El pasado 22 de mayo se abrió al público la exposición “Ni de aquí ni de allá”, de Calixto Ramírez, en la Fototeca del Centro de las Artes. Aclaro de inmediato que a pesar de que la exposición se lleva a cabo en este lugar no trata de fotografías o videos, la propuesta, la obra no son estos medios, su naturaleza y/o características, a pesar de que es el resultado de su uso lo que vemos en la muestra. El quehacer del señor Ramírez es el de un productor conceptual que se vale, se apoya, en la fotografía y el video a fin de documentar, registrar, testimoniar los actos –performances– que ejecuta o desarrolla en espacios y tiempos de los que no tendríamos noticia a no ser porque han quedado atrapados, encapsulados, en estos medios.
No soy quién para hablar del trabajo de este productor, a pesar de que me parece serio, consistente y de un desgaste físico considerable. Lo que sí puedo ver en su exhibición es un excelente pretexto para hablar de cómo la fotografía y el video se fueron “colando” al exclusivo mundo del arte y sus cerrados circuitos de mercado.
A pesar de lo que se ha dicho y de críticos tan severos como Charles Baudelaire, la fotografía siempre ha tenido un nicho de mercado y representantes sobresalientes, que por su trabajo se distinguían del operador común. Y aunque no se les llamara o considerara artistas, sus fotografías era bien apreciadas y compradas (piensen en un Stieglitz, por ejemplo, o en un Cecil Beaton o incluso en un Martín Chambi, ya conocidos y apreciados antes de los años 70 del siglo pasado, por no hablar de los Cartier-Bresson, Robert Frank o Helmut Newton). Que se tratara de un círculo muy especializado e infinitamente menor al de la pintura hizo que todos pensaran y sigamos pensando que la fotografía no tenía acomodo en el mundo del Arte, así con A mayúscula.

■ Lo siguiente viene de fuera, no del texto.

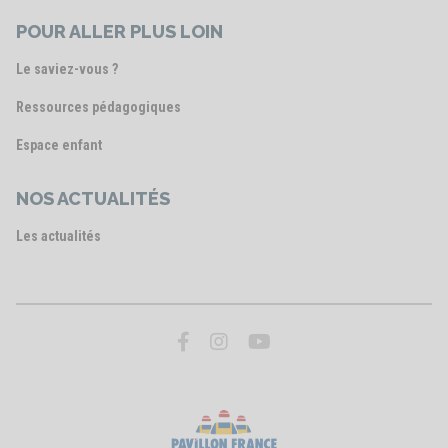
POUR ALLER PLUS LOIN
Le saviez-vous ?
Ressources pédagogiques
Espace enfant
NOS ACTUALITÉS
Les actualités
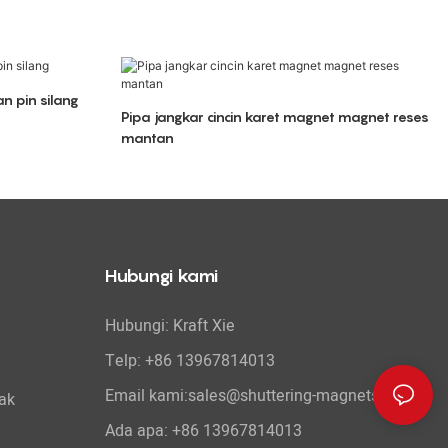
n pin silang
Pipa jangkar cincin karet magnet magnet reses
mantan
Hubungi kami
Hubungi: Kraft Xie
Telp: +86 13967814013
Email kami:sales@shuttering-magnets.com
ak
Ada apa:
+86 13967814013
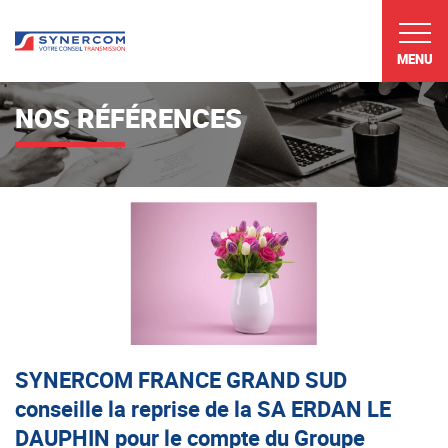
MENU
NOS RÉFÉRENCES
SYNERCOM FRANCE GRAND SUD
conseille la reprise de la SA ERDAN LE
DAUPHIN pour le compte du Groupe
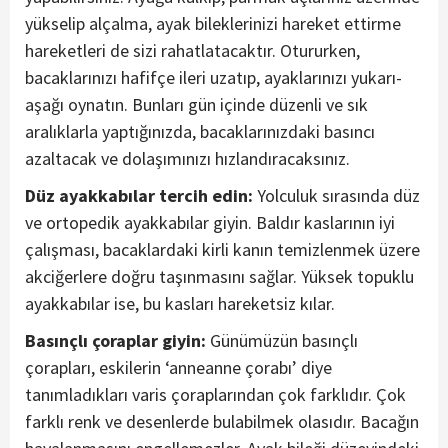
yükselip alçalma, ayak bileklerinizi hareket ettirme
hareketleri de sizi rahatlatacaktır. Otururken,
bacaklarınızı hafifçe ileri uzatıp, ayaklarınızı yukarı-
aşağı oynatın. Bunları gün içinde düzenli ve sık
aralıklarla yaptığınızda, bacaklarınızdaki basıncı
azaltacak ve dolaşımınızı hızlandıracaksınız.
Düz ayakkabılar tercih edin:
Yolculuk sırasında düz
ve ortopedik ayakkabılar giyin. Baldır kaslarının iyi
çalışması, bacaklardaki kirli kanın temizlenmek üzere
akciğerlere doğru taşınmasını sağlar. Yüksek topuklu
ayakkabılar ise, bu kasları hareketsiz kılar.
Basınçlı çoraplar giyin:
Günümüzün basınçlı
çorapları, eskilerin ‘anneanne çorabı’ diye
tanımladıkları varis çoraplarından çok farklıdır. Çok
farklı renk ve desenlerde bulabilmek olasıdır. Bacağın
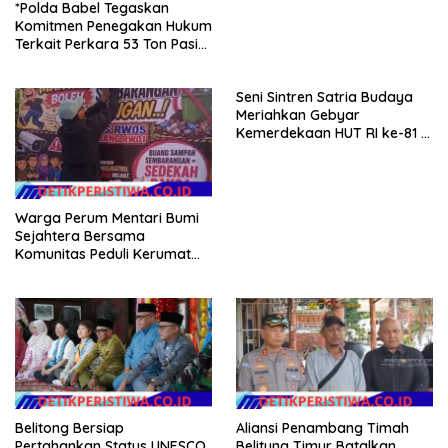
*Polda Babel Tegaskan
Komitmen Penegakan Hukum
Terkait Perkara 53 Ton Pasir
Timah Ilegal Di Belitung*
Seni Sintren Satria Budaya
Meriahkan Gebyar
Kemerdekaan HUT RI ke-81 di
Festival Kamir Pemalang
Warga Perum Mentari Bumi
Sejahtera Bersama
Komunitas Peduli Kerumat
Gelar Aksi Bersih Sampah,
Dorong Penegakan Aturan
Lingkungan
Belitong Bersiap
Aliansi Penambang Timah
Pertahankan Status UNESCO
Belitung Timur Batalkan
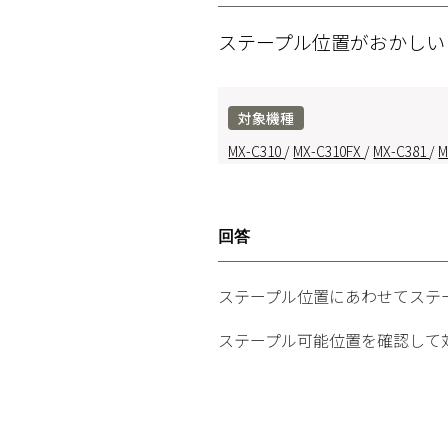
ステープル位置がおかし
対象機種
MX-C310
/
MX-C310FX
/
MX-C381
/
M
回答
ステープル位置にあわせてステ
ステープル可能位置を確認して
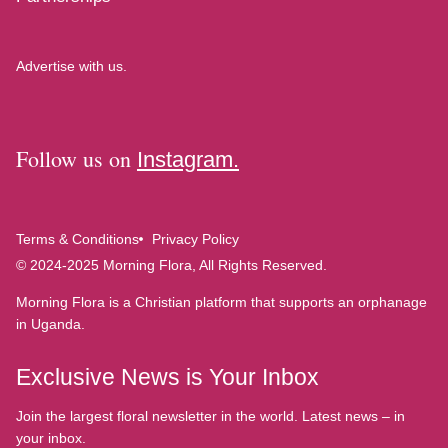
Advertise with us.
Follow us on
Instagram.
Terms & Conditions
Privacy Policy
© 2024-2025 Morning Flora, All Rights Reserved.
Morning Flora is a Christian platform that supports an orphanage
in Uganda.
Exclusive News is Your Inbox
Join the largest floral newsletter in the world. Latest news – in
your inbox.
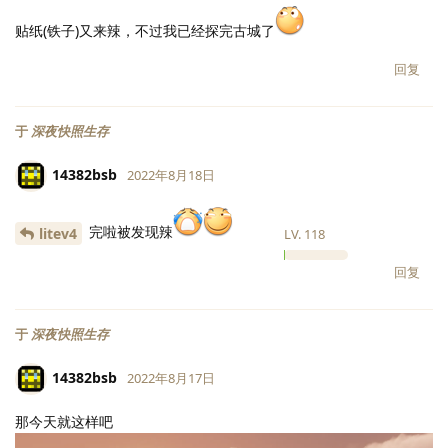
贴纸(铁子)又来辣，不过我已经探完古城了
回复
于
深夜快照生存
14382bsb
2022年8月18日
完啦被发现辣
litev4
LV.
118
回复
于
深夜快照生存
14382bsb
2022年8月17日
那今天就这样吧
LV.
118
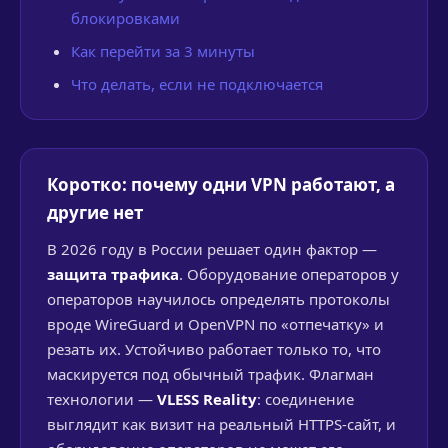
блокировками
Как перейти за 3 минуты
Что делать, если не подключается
Коротко: почему одни VPN работают, а
другие нет
В 2026 году в России решает один фактор —
защита трафика
. Оборудование операторов у
операторов научилось определять протоколы
вроде WireGuard и OpenVPN по «отпечатку» и
резать их. Устойчиво работает только то, что
маскируется под обычный трафик. Флагман
технологии —
VLESS Reality
: соединение
выглядит как визит на реальный HTTPS-сайт, и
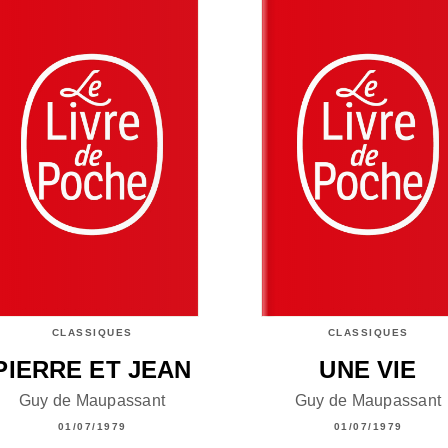
CLASSIQUES
CLASSIQUES
PIERRE ET JEAN
UNE VIE
Guy de Maupassant
Guy de Maupassant
01/07/1979
01/07/1979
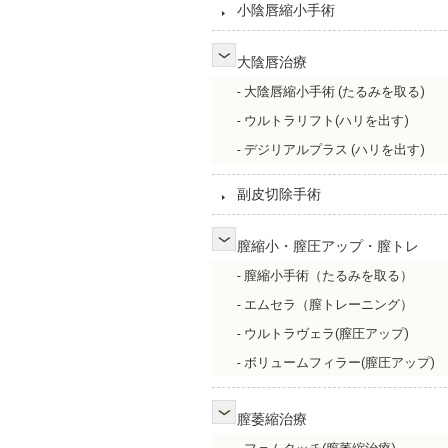
小陰唇縮小手術
大陰唇治療
- 大陰唇縮小手術 (たるみを取る)
- ウルトラリフト(ハリを出す)
- デジリアルプラス (ハリを出す)
副皮切除手術
膣縮小・膣圧アップ・膣トレ
- 膣縮小手術（たるみを取る）
- エムセラ（膣トレーニング）
- ウルトラヴェラ(膣圧アップ)
- ボリュームフィラー(膣圧アップ)
膣萎縮治療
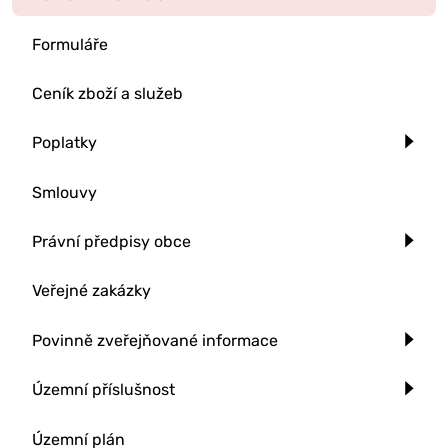
Formuláře
Ceník zboží a služeb
Poplatky
Smlouvy
Právní předpisy obce
Veřejné zakázky
Povinně zveřejňované informace
Územní příslušnost
Územní plán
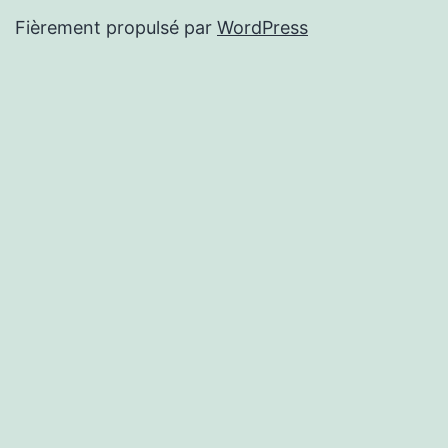
Fièrement propulsé par
WordPress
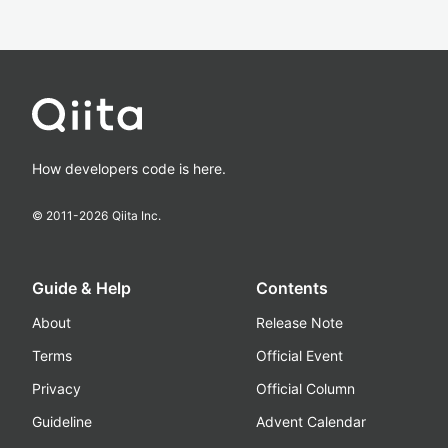
How developers code is here.
© 2011-
2026
Qiita Inc.
Guide & Help
Contents
About
Release Note
Terms
Official Event
Privacy
Official Column
Guideline
Advent Calendar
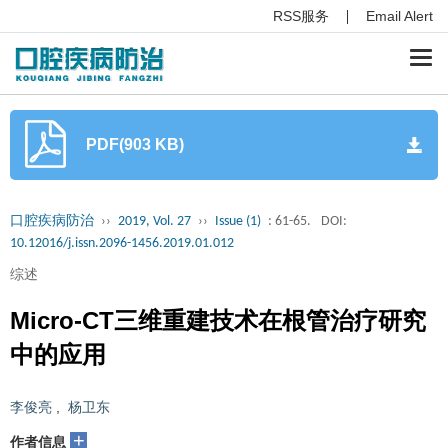
RSS服务
Email Alert
Togg
navi
PDF(903 KB)
口腔疾病防治
››
2019, Vol. 27
››
Issue (1)
: 61-65.
DOI:
10.12016/j.issn.2096-1456.2019.01.012
综述
Micro-CT三维重建技术在根管治疗研究
中的应用
李俊亮
,
杨卫东
+
作者信息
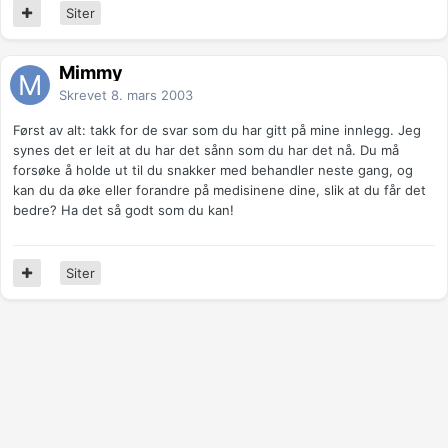
Siter
Mimmy
Skrevet
8. mars 2003
Først av alt: takk for de svar som du har gitt på mine innlegg. Jeg
synes det er leit at du har det sånn som du har det nå. Du må
forsøke å holde ut til du snakker med behandler neste gang, og
kan du da øke eller forandre på medisinene dine, slik at du får det
bedre? Ha det så godt som du kan!
Siter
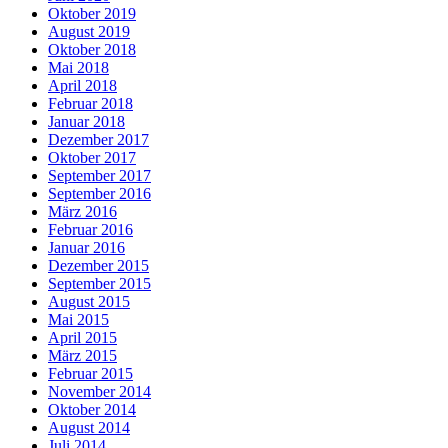
Oktober 2019
August 2019
Oktober 2018
Mai 2018
April 2018
Februar 2018
Januar 2018
Dezember 2017
Oktober 2017
September 2017
September 2016
März 2016
Februar 2016
Januar 2016
Dezember 2015
September 2015
August 2015
Mai 2015
April 2015
März 2015
Februar 2015
November 2014
Oktober 2014
August 2014
Juli 2014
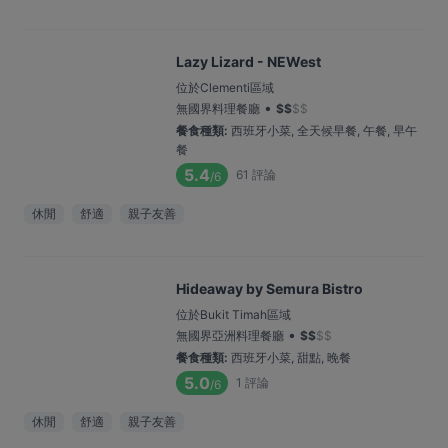
Lazy Lizard - NEWest
位於Clementi區域
•
無國界料理餐廳
$
$
$
$
餐食種類
:
西班牙小菜, 全天候早餐, 午餐, 早午
餐
5.4
61
評論
/6
休閒
舒適
親子友善
Hideaway by Semura Bistro
位於Bukit Timah區域
•
無國界亞洲料理餐廳
$
$
$
$
餐食種類
:
西班牙小菜, 甜點, 晚餐
5.0
1
評論
/6
休閒
舒適
親子友善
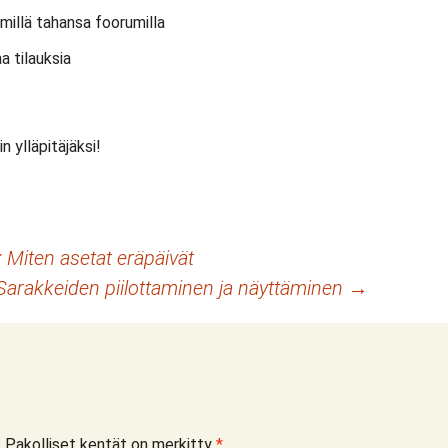
millä tahansa foorumilla
aa tilauksia
in ylläpitäjäksi!
 Miten asetat eräpäivät
Sarakkeiden piilottaminen ja näyttäminen
→
.
Pakolliset kentät on merkitty
*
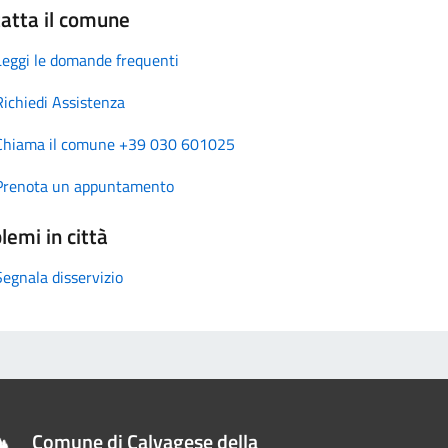
atta il comune
Leggi le domande frequenti
Richiedi Assistenza
Chiama il comune +39 030 601025
Prenota un appuntamento
lemi in città
Segnala disservizio
Comune di Calvagese della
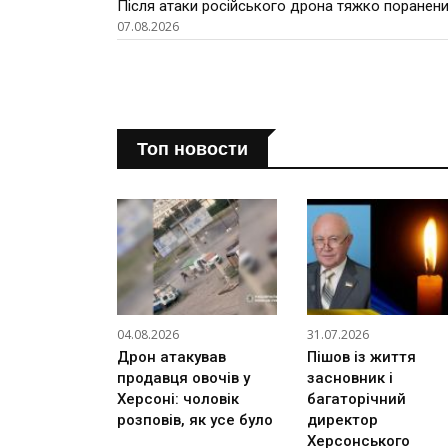
Після атаки російського дрона тяжко поранени
07.08.2026
Топ новости
04.08.2026
31.07.2026
Дрон атакував
Пішов із життя
продавця овочів у
засновник і
Херсоні: чоловік
багаторічний
розповів, як усе було
директор
Херсонського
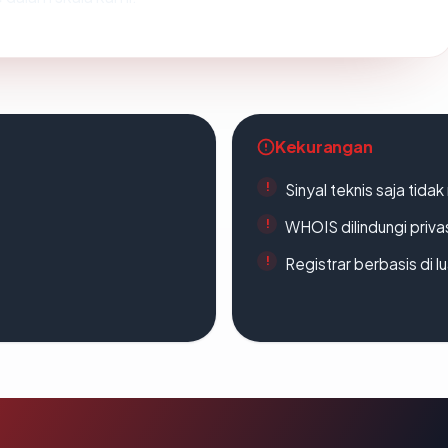
Kekurangan
Sinyal teknis saja tid
WHOIS dilindungi priva
Registrar berbasis di l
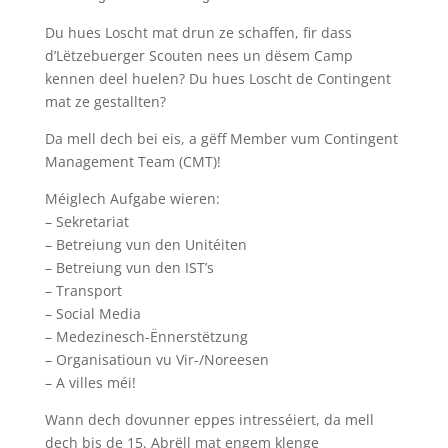
Du hues Loscht mat drun ze schaffen, fir dass
d’Lëtzebuerger Scouten nees un dësem Camp
kennen deel huelen? Du hues Loscht de Contingent
mat ze gestallten?
Da mell dech bei eis, a gëff Member vum Contingent
Management Team (CMT)!
Méiglech Aufgabe wieren:
– Sekretariat
– Betreiung vun den Unitéiten
– Betreiung vun den IST’s
– Transport
– Social Media
– Medezinesch-Ënnerstëtzung
– Organisatioun vu Vir-/Noreesen
– A villes méi!
Wann dech dovunner eppes intresséiert, da mell
dech bis de 15. Abrëll mat engem klenge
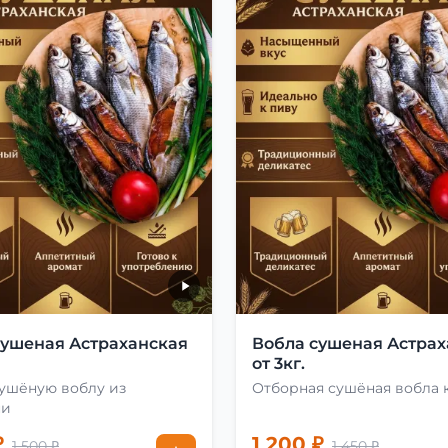
сушеная Астраханская
Вобла сушеная Астрах
от 3кг.
сушёную воблу из
Отборная сушёная вобла 
ни
₽
1 200 ₽
1 500 ₽
1 450 ₽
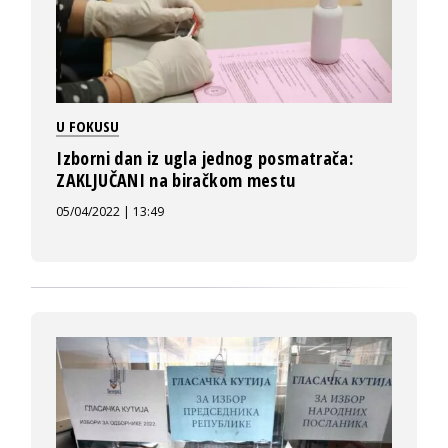
U FOKUSU
Izborni dan iz ugla jednog posmatrača:
ZAKLJUČANI na biračkom mestu
05/04/2022 | 13:49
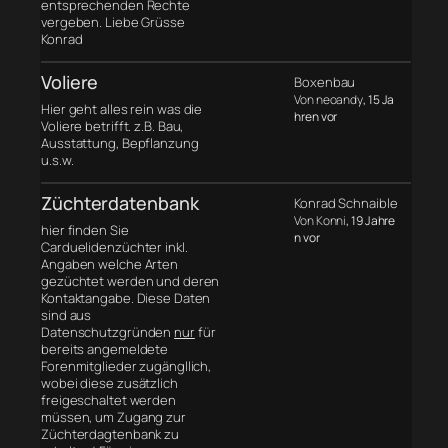
entsprechenden Rechte
vergeben. Liebe Grüsse
Konrad
Voliere
Boxenbau
Von neoandy
, 15 Ja
Hier geht alles rein was die
hren vor
Voliere betrifft. z.B. Bau,
Ausstattung, Bepflanzung
u.s.w.
Züchterdatenbank
Konrad Schnaible
Von Konni
, 19 Jahre
hier finden Sie
n vor
Carduelidenzüchter inkl.
Angaben welche Arten
gezüchtet werden und deren
Kontaktangabe. Diese Daten
sind aus
Datenschutzgründen
nur
für
bereits angemeldete
Forenmitglieder zugängllich,
wobei diese zusätzlich
freigeschaltet werden
müssen, um Zugang zur
Züchterdagtenbank zu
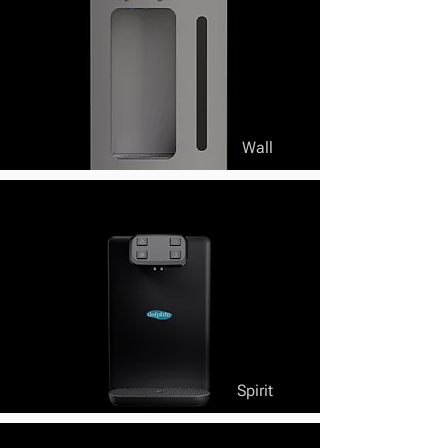
Wall
Spirit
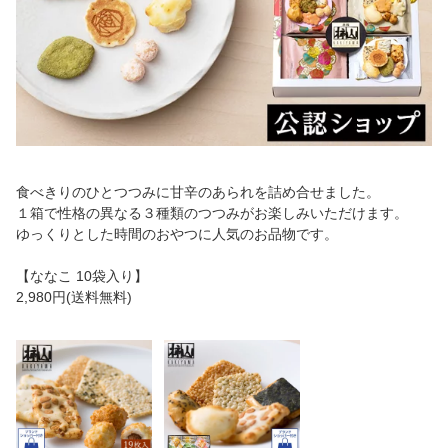
食べきりのひとつつみに甘辛のあられを詰め合せました。
１箱で性格の異なる３種類のつつみがお楽しみいただけます。
ゆっくりとした時間のおやつに人気のお品物です。
【ななこ 10袋入り】
2,980円(送料無料)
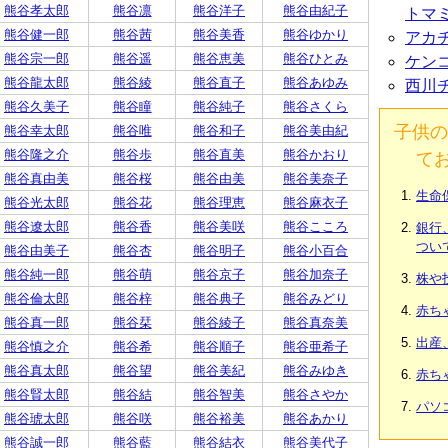
熊谷孝太郎
熊谷凛
熊谷洋子
熊谷由紀子
トマ
熊谷健一郎
熊谷茜
熊谷美香
熊谷ゆかり
アカ
熊谷宗一郎
熊谷遥
熊谷恵美
熊谷ひとみ
ケン
熊谷龍太郎
熊谷綾
熊谷直子
熊谷あゆみ
西川
熊谷久美子
熊谷瞳
熊谷純子
熊谷さくら
子供の
熊谷幸太郎
熊谷唯
熊谷和子
熊谷美由紀
熊谷隆之介
熊谷歩
熊谷直美
熊谷かおり
て
熊谷真由美
熊谷桜
熊谷由美
熊谷美奈子
生命
熊谷光太郎
熊谷花
熊谷理恵
熊谷麻衣子
熊谷遼太郎
熊谷香
熊谷美咲
熊谷こころ
銀行
つい
熊谷由美子
熊谷杏
熊谷明子
熊谷小百合
熊谷純一郎
熊谷萌
熊谷京子
熊谷加奈子
株や
熊谷倫太郎
熊谷梓
熊谷典子
熊谷みどり
赤ち
熊谷真一郎
熊谷栞
熊谷綾子
熊谷真奈美
出産
熊谷慎之介
熊谷希
熊谷順子
熊谷亜希子
熊谷真太郎
熊谷望
熊谷美紀
熊谷みゆき
赤ち
熊谷賢太郎
熊谷結
熊谷智美
熊谷さやか
パソ
熊谷琥太郎
熊谷咲
熊谷裕美
熊谷あかり
熊谷誠一郎
熊谷藍
熊谷結衣
熊谷美代子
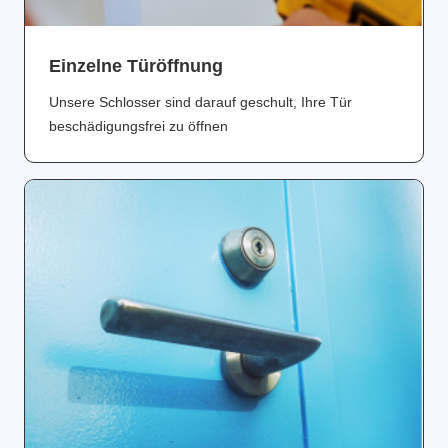
Einzelne Türöffnung
Unsere Schlosser sind darauf geschult, Ihre Tür
beschädigungsfrei zu öffnen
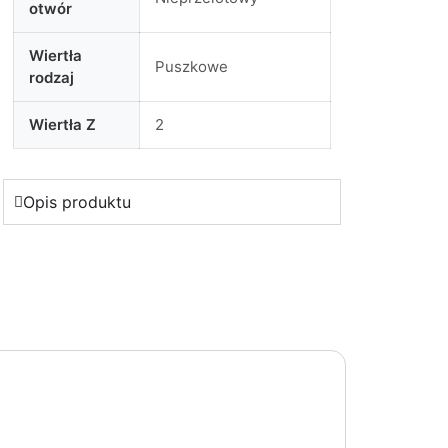
otwór
Wiertła
Puszkowe
rodzaj
Wiertła Z
2
Opis produktu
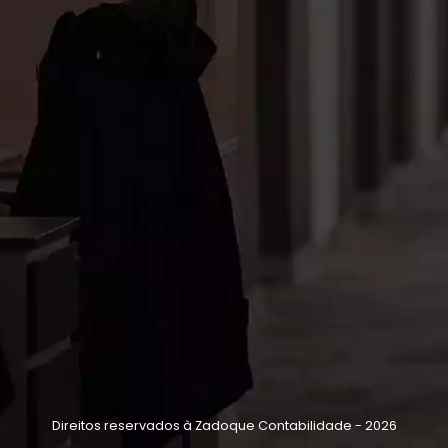
Direitos reservados à Zadoque Contabilidade - 2026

Allá por esos años del siglo pasado –los 70–, las artes visuales empezaron a sufrir una serie de cambios que llevaron, entre otras cosas, a la exploración y práctica de formas de expresión y comunicación que muy poco tenía que ver con el detenido –en ese momento– arte de la pintura. Aparecieron entonces obras que tenían más que ver con el momento y espacio performáticos, que con la obra en sí misma. Pensemos en los happenings, pero también en el Land-Art, las instalaciones e intervenciones, obras que no sabríamos de ellas a no ser que fueron registradas por la fotografía o el video. ¿Qué sería del “Salto al Vacío” de Yves Klein del 60 sin la fotografía? Y la pregunta va en doble sentido, no solo porque la caída quedó inmortalizada en la única manera que sería posible, es decir, por una fotografía, sino porque además sabemos que gracias a un truco fotográfico “desapareció” el grupo que estaba esperándolo para amortiguar su llegada a tierra.
Actos como este hicieron revalorar el papel testimonial de la fotografía y a aceptarla como si fuera el performance mismo, mejor dicho, como si la fuerza de éste quedara contenida, fijada, en la imagen de la fotografía. Esto más el uso que le empezaron a dar gente como Andy Warhol, Robert Rauschenberg, Richard Hamilton, entre otros tantos factores, terminaron por configurar una nueva mirada para la fotografía, una que la entendiera, también, como expresión artística.